### [EXERCISE REQUIREMENTS]
From the data, copy out every line in which the word "Hill" appears.

Top of EXERCISE DATA

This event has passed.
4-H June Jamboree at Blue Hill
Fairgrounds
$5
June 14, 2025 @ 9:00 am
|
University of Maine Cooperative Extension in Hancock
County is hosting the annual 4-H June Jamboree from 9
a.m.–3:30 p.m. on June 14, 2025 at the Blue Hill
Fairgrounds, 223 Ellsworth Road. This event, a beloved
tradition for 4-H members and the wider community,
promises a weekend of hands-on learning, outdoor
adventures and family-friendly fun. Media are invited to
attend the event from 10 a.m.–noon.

Bottom of EXERCISE DATA

### [SOLUTION TO THE PROBLEM]
4-H June Jamboree at Blue Hill
a.m.–3:30 p.m. on June 14, 2025 at the Blue Hill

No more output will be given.